(WHAT TO PRODUCE): Search the records for the word "from" and copy each line in which it appears.
=== Section Start ===
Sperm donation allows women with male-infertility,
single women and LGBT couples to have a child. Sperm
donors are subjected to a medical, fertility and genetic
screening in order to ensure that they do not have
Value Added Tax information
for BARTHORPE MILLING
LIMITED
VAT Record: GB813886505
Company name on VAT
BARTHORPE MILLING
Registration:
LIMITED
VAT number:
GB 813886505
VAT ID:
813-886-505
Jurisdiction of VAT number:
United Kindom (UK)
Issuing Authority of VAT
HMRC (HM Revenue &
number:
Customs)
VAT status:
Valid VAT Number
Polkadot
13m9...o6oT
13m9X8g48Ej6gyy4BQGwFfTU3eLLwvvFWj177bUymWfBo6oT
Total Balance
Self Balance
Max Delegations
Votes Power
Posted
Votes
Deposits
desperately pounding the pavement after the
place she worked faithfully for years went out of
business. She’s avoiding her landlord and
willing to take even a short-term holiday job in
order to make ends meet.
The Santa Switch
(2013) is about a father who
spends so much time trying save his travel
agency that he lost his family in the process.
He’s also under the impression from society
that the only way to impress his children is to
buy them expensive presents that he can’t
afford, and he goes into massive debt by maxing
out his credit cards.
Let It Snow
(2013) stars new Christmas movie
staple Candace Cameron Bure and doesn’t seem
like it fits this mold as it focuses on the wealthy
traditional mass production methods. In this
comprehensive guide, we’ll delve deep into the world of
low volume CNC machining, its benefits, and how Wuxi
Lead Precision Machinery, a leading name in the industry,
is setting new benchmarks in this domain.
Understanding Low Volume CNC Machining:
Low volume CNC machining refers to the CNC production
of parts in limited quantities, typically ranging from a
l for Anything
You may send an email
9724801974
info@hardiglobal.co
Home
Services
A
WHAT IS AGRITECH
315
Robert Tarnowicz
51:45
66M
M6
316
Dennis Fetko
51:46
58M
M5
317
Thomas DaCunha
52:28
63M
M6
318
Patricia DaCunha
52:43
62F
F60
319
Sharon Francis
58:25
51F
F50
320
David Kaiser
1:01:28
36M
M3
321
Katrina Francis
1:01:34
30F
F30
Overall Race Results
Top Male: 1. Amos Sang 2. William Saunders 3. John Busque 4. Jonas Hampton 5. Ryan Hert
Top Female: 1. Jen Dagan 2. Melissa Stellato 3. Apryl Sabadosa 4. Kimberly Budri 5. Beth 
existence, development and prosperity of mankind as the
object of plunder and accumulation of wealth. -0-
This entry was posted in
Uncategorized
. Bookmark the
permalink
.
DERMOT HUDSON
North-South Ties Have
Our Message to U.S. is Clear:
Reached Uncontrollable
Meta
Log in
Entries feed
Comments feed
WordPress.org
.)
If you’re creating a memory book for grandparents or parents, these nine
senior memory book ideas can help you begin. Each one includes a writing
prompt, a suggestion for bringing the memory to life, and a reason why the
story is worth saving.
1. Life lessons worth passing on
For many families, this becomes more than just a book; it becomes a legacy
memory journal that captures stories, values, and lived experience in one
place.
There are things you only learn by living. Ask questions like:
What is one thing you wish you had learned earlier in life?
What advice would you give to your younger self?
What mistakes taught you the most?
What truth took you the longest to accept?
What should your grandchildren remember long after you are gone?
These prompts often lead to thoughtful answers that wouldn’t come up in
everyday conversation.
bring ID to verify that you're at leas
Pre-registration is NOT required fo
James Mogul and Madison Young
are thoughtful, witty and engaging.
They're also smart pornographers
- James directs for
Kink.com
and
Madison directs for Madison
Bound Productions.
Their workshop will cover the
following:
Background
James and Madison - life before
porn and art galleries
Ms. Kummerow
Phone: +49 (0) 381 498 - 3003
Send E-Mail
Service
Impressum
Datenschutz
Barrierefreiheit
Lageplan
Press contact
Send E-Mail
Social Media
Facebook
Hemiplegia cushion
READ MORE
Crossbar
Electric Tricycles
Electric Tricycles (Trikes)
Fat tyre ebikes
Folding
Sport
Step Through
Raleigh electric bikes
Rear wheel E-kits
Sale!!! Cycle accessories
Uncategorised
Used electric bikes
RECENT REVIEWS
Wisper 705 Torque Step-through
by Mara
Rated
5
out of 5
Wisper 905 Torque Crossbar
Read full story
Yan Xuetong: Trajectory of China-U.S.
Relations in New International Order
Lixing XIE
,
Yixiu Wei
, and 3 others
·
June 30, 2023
=== Section End ===
(SOLUTION FOR THIS TASK):
He’s also under the impression from society
of parts in limited quantities, typically ranging from a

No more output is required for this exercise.